I think that those who are almost there and ready for publication will score near the top, but those who actually win among that group are the ones who got the easy judges. That’s my theory.
In other words what I’m saying is that the five who finaled in each category may not necessarily be better writers than others at the top. They might have just had an easier judge. Do you know what I mean?
So, just because I finaled does not mean I’m a superior writer. Not in the least. I’m probably right in there with most everyone else at my level. I just happened to have the right judges.
I could be wrong! But that’s my theory for this year!
First, don’t lose sleep over it! YOU should be losing sleep because of your excitement girl!
And you DESERVED to final. Please don’t ever think differently. You worked really hard for what you got, and you WERE one of the top five! Be proud of that!
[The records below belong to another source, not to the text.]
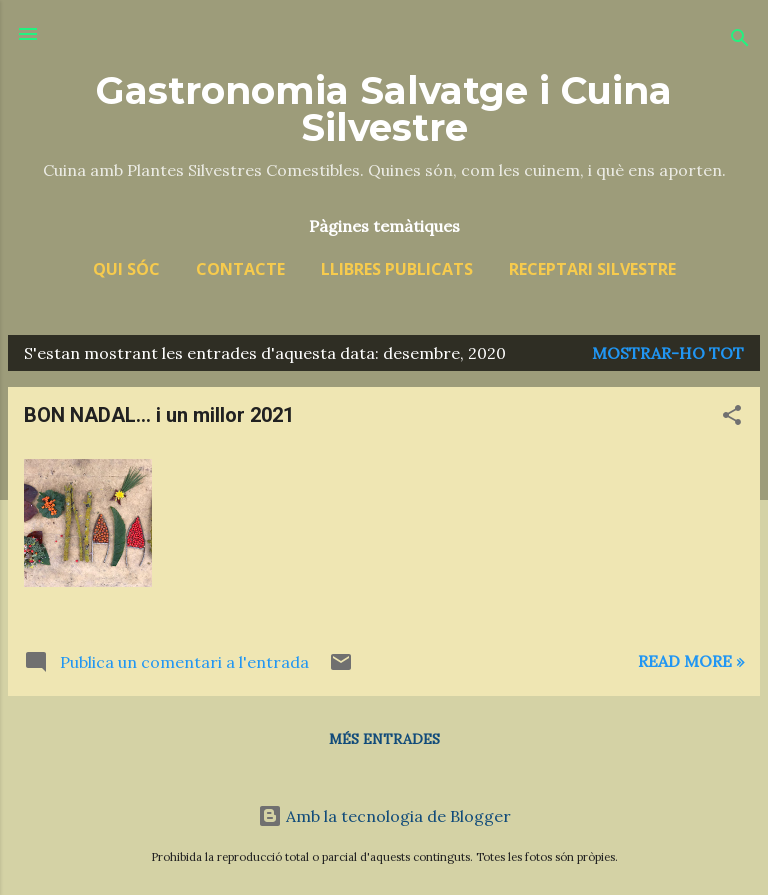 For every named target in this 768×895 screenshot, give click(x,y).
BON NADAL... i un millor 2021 (159, 415)
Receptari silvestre (592, 269)
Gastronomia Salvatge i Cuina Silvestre (384, 109)
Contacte (240, 269)
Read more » (691, 661)
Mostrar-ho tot (668, 353)
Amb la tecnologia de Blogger (384, 816)
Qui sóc (126, 269)
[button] (732, 418)
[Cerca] (740, 40)
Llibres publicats (397, 269)
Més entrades (384, 739)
For me and my scores… I’m content. I also remind myself that the 90’s could have both been “easy” judges and 66er be the realistic one. It keeps me grounded and reminds myself that I still need to work really hard to improve.
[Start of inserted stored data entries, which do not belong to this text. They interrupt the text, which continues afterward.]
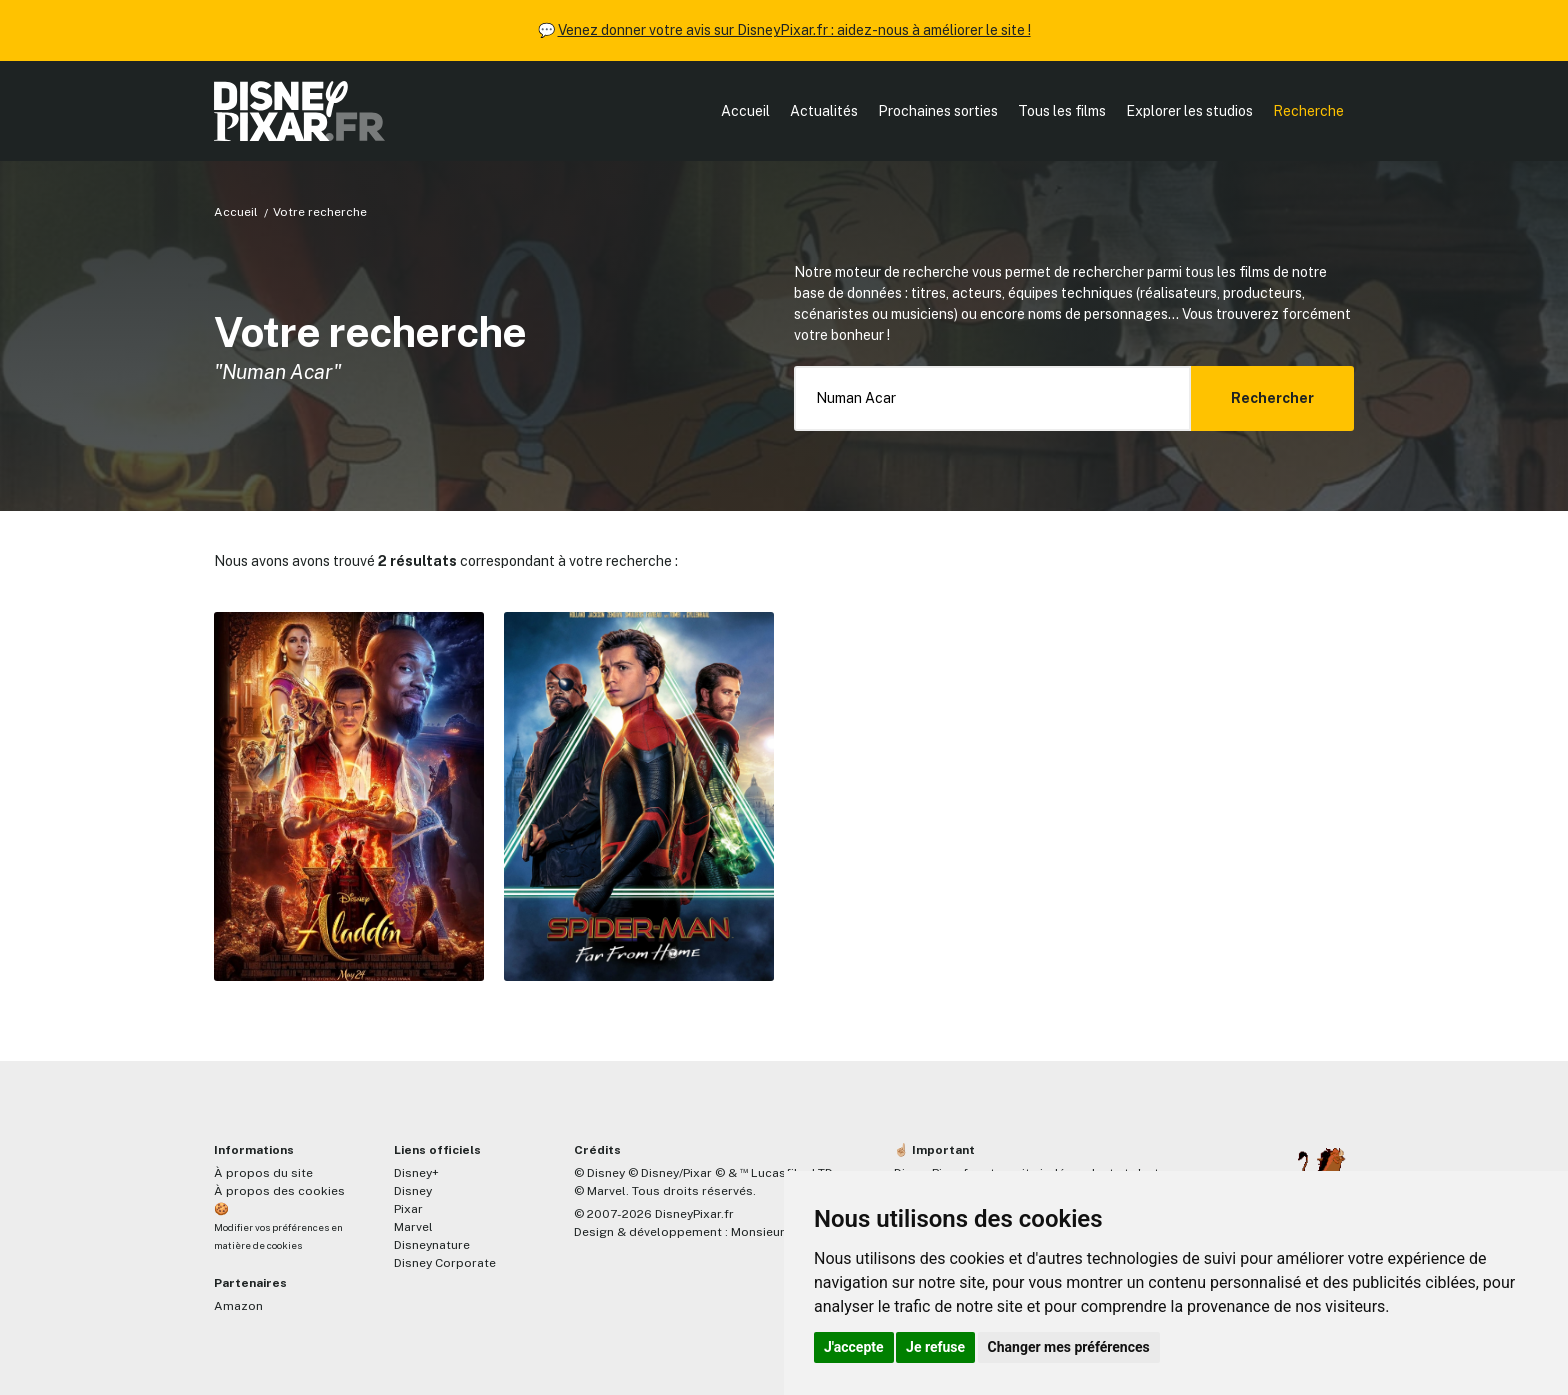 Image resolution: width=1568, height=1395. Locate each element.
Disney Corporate (445, 1263)
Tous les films (1062, 111)
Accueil (745, 111)
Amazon (238, 1306)
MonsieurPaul (770, 1232)
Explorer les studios (1189, 111)
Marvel (413, 1227)
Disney (413, 1191)
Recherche (1308, 111)
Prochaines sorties (938, 111)
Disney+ (416, 1173)
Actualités (824, 111)
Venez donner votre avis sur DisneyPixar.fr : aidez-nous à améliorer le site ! (794, 30)
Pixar (408, 1209)
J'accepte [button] (854, 1347)
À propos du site (263, 1173)
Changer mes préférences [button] (1069, 1347)
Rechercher (1272, 398)
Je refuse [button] (935, 1347)
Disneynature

Of course I was disappointed when I first got them, but that’s life. There are disappointments and as much as I wish I COULD have finalled, I am SO happy for the 5 that did. They truely DID deserve it and I wouldn’t change that for anything.
Now I just want to work hard, address the issues that were marked, and become a better writer. There is always another contest, another opportunity.
God knows what Krista needs, and that is SO enough for me!
I’ve heard from many people–and experienced myself–the confusion from judges that give greatly different scores for the same story. Personally, I think there needs to be set standards and that the judges need to be trained more. Whether they like the story personally or not should have nothing to do with the scores. They should also be given examples on how to score (maybe they are and their not sufficient, I don’t know). For example they might say that if they find one thing that could possibly be a POV shift to lower the score by one, but if it’s an obviously incorrect head-hop and it’s the only one in the submission to drop the score to a 1 or a 2 because the author obviously doesn’t understand POV.
I don’t know, maybe I’m just being optimistic, but it seems to me that there’s got to be a better way to judge contests. It seems like too much of it comes down on the side of “the judge just didn’t like it”.